Unpack your ableism: Ableism is broadly defined as “the discrimination of and social prejudice against people with disabilities based on the belief that typical abilities are superior. At its heart, ableism is rooted in the assumption that disabled people require ‘fixing’ and defines people by their disability.” (Eisenmenger, 2019). Ableism is baked into our culture, but the more we recognize and correct for it internally, the less likely it is to influence how we interact with our ill friends (and ourselves when we experience illness and disability).
Experiment with care webs: As defined by Leah Lakshmi Piepzna-Samarasinha (2018), care webs are often designed to explicitly break from the model that paid personnel is the only way to access care. Lakshmi Piepzna-Samarasinha emphasizes that these networks – even if they include able-bodied / non-ill people – are “controlled by the needs and desires of the disabled people running them.” When thinking about how to show up for a chronically ill person, you may want to inquire if they have a care web set up. This can look like people who occasionally bring them meals or sit with them when they make a tense call to a provider or insurance company. Whether or not they’re calling it a “care web” or just “friends helping me out,” you can offer to be a part of this network in whatever way makes sense to you. However, like any commitment, it’s important to be mindful about what you can offer and how often. Which brings me to my next point:
Keep showing up when you can, and be explicit when you can’t: As Lakshmi Piepzna-Samarasinha points out, “emergency-response care webs” often spring up amongst groups of non-disabled folks when someone has an acute injury or illness. People flood in to visit, prepare meals, or assist with cleaning. However, after the initial crisis, these efforts often trail off. This may be because the person no longer has the same kind of need, but can also be because these care webs don’t know how to prioritize sustainability the way those organized by disabled folks do. One lesson I take from this is that while emergency response is important, checking in and offering support weeks or months out from an acute incident is just as important. It’s also crucial to be as explicit as possible about your own boundaries and limitations around care work. This will ultimately make it more sustainable in the long run.

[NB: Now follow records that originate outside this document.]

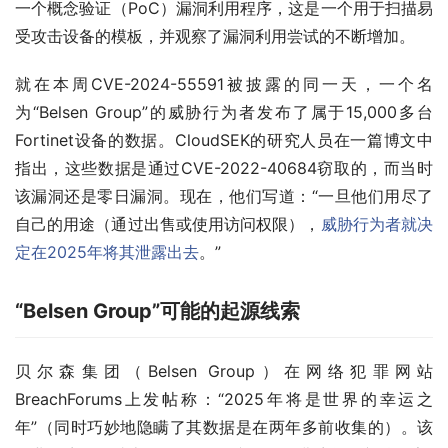
一个概念验证（PoC）漏洞利用程序，这是一个用于扫描易
受攻击设备的模板，并观察了漏洞利用尝试的不断增加。
就在本周CVE-2024-55591被披露的同一天，一个名
为“Belsen Group”的威胁行为者发布了属于15,000多台
Fortinet设备的数据。CloudSEK的研究人员在一篇博文中
指出，这些数据是通过CVE-2022-40684窃取的，而当时
该漏洞还是零日漏洞。现在，他们写道：“一旦他们用尽了
自己的用途（通过出售或使用访问权限），
威胁行为者就决
定在2025年将其泄露出去
。”
“Belsen Group”可能的起源线索
贝尔森集团（Belsen Group）在网络犯罪网站
BreachForums上发帖称：“2025年将是世界的幸运之
年”（同时巧妙地隐瞒了其数据是在两年多前收集的）。该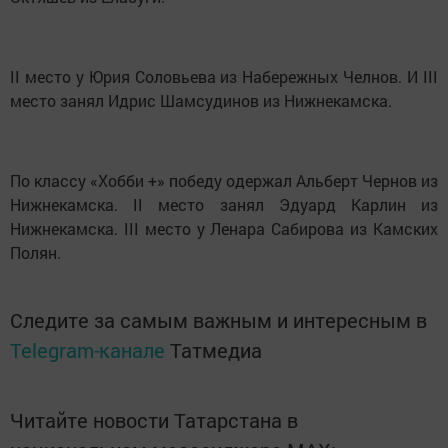
II место у Юрия Соловьева из Набережных Челнов. И III
место занял Идрис Шамсудинов из Нижнекамска.
По классу «Хобби +» победу одержал Альберт Чернов из
Нижнекамска. II место занял Эдуард Карлин из
Нижнекамска. III место у Ленара Сабирова из Камских
Полян.
Следите за самым важным и интересным в
Telegram-канале
Татмедиа
Читайте новости Татарстана в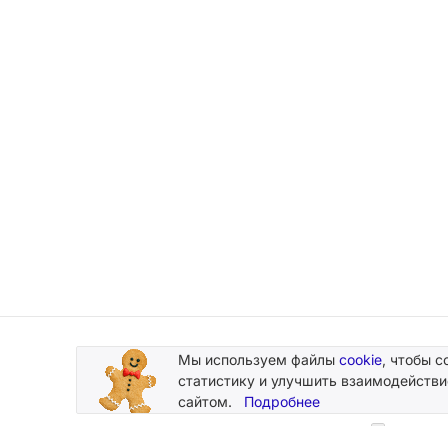
Мы используем файлы
cookie
, чтобы с
Подписывайтесь
статистику и улучшить взаимодействи
на новости и акции
сайтом.
Подробнее
Нажимая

Leah Lakshmi Piepzna-Samarasinha’s book Care Work: Dreaming Disability Justice has a great essay on care webs, mutual aid, and how we can imagine a world that doesn’t only focus on awareness and cures when reckoning with chronic illness. I hope one day creative care for the chronically ill and disabled folks will be as abundant as the pink ribbon.
References
Cohen, S. (2016, October 17). This is what breast cancer activism looked like before the pink ribbon. Time. https://time.com/4531239/breast-cancer-activism-history/
Eisenmenger, A. (2019, December 12). Ableism 101. Access Living. https://www.accessliving.org/newsroom/blog/ableism-101/
Lakshmi Piepzna-Samarasinha, L. (2018). Care work: Dreaming disability justice. Arsenal Pulp Press.